Dedmon and his 43.7% opponents field goal percentage at the rim ranked sixth in the entire NBA, ahead of defensive studs like Derrick Favors, Nerlens Noel, Draymond Green, and Kosta Koufos. The five defenders who rated better than Dedmon in the metric averaged 25 minutes per game, so Dedmon could be due for a decent raise in playing time for the obviously defensive minded Magic. Furthermore, with Dedmon on the floor, opponents had an offensive rating 8.5 points worse than when he was off the court. Similarly, when Rudy Gobert was on the court opponents had an offensive rating 7.2 points worse. Defense will be Dedmon’s calling card for playing time, just as it was for Gobert. While opponent’s field goal percentage at the rim probably isn’t a category in your fantasy leagues, it could be the most important metric to look at when trying to poach value out of your fantasy draft for big man categories. Dedmon’s excellence in rim protection and playing time increase as a result, is what could make that alluring 2.1 blocks per-36 minutes into a per game stat next year.

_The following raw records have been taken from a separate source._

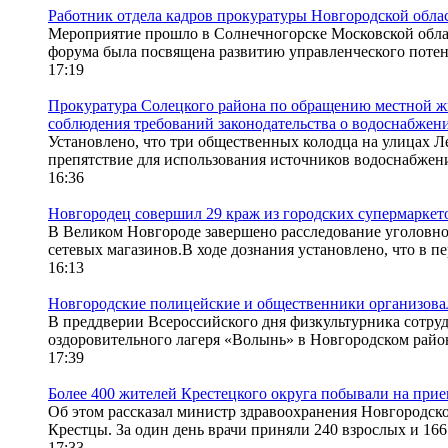
Работник отдела кадров прокуратуры Новгородской обла
Мероприятие прошло в Солнечногорске Московской облас
форума была посвящена развитию управленческого поте
17:19
Прокуратура Солецкого района по обращению местной жи
соблюдения требований законодательства о водоснабжен
Установлено, что три общественных колодца на улицах Ле
препятствие для использования источников водоснабжения
16:36
Новгородец совершил 29 краж из городских супермаркет
В Великом Новгороде завершено расследование уголовног
сетевых магазинов.В ходе дознания установлено, что в пер
16:13
Новгородские полицейские и общественники организовал
В преддверии Всероссийского дня физкультурника сотру
оздоровительного лагеря «Волынь» в Новгородском район
17:39
Более 400 жителей Крестецкого округа побывали на прием
Об этом рассказал министр здравоохранения Новгородско
Крестцы. За один день врачи приняли 240 взрослых и 166 
17:33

While per-36 and rate numbers are useful, they should be taken with a grain of salt. It is one thing to grab two rebounds in six minutes, it’s a slightly harder task to grab twelve rebounds in 36 minutes. Especially when the player is as foul prone as Dewayne Dedmon. A somewhat unsung part of Rudy Gobert’s game was playing elite rim defense without fouling. Dedmon had a Nurkic-like 6.0 fouls per 36 minutes, which, if not contained, could limit his playing time and therefore his upside. However, digging a little deeper, we can understand why. Playing alongside the defensive ineptness of Nikola Vucevic put extra defensive responsibility on Dedmon. While Dedmon and Vucevic played together, Dedmon’s fouls per game rose astronomically. Without Vucevic, Dedmon maintained a much more stable foul rate.
Because Dedmon played only 845 minutes last season, and only 284 next to Vucevic, these numbers are susceptible to the small sample size fallacy. However, noticing a promising trend early is imperative to unearthing hidden value on the waiver wire. Counting on Dedmon to give you 9.2 points, 12.6 rebounds and 2.1 blocks as his per-36 numbers show might be a bit optimistic, but even regressing them down to 7.0 points, 9.0 rebounds, 1.5 blocks, on 56% shooting in 25 minutes a night could still help your fantasy team immensely. Only three players (DeAndre Jordan, Hassan Whiteside, and Rudy Gobert) finished the season with those totals, and there’s still always the potential for more should the propensity to foul subside with experience.
It’s very, very hard to predict a mega leap from waiver wire fodder to fantasy superstardom. Yet, as I learned last year, sometimes fortune favors the gamblers. I’ve regained some of that schoolboy gambling optimism again, yet have hedged my bets with the aid of some statistical analysis. The odds of Dewayne Dedmon being a huge boost to your fantasy team next year are much larger than your odds of winning big on a single lottery ticket. Dedmon could be the rare Gobert-esque lottery ticket that costs you little but wins you big. Will you take those odds?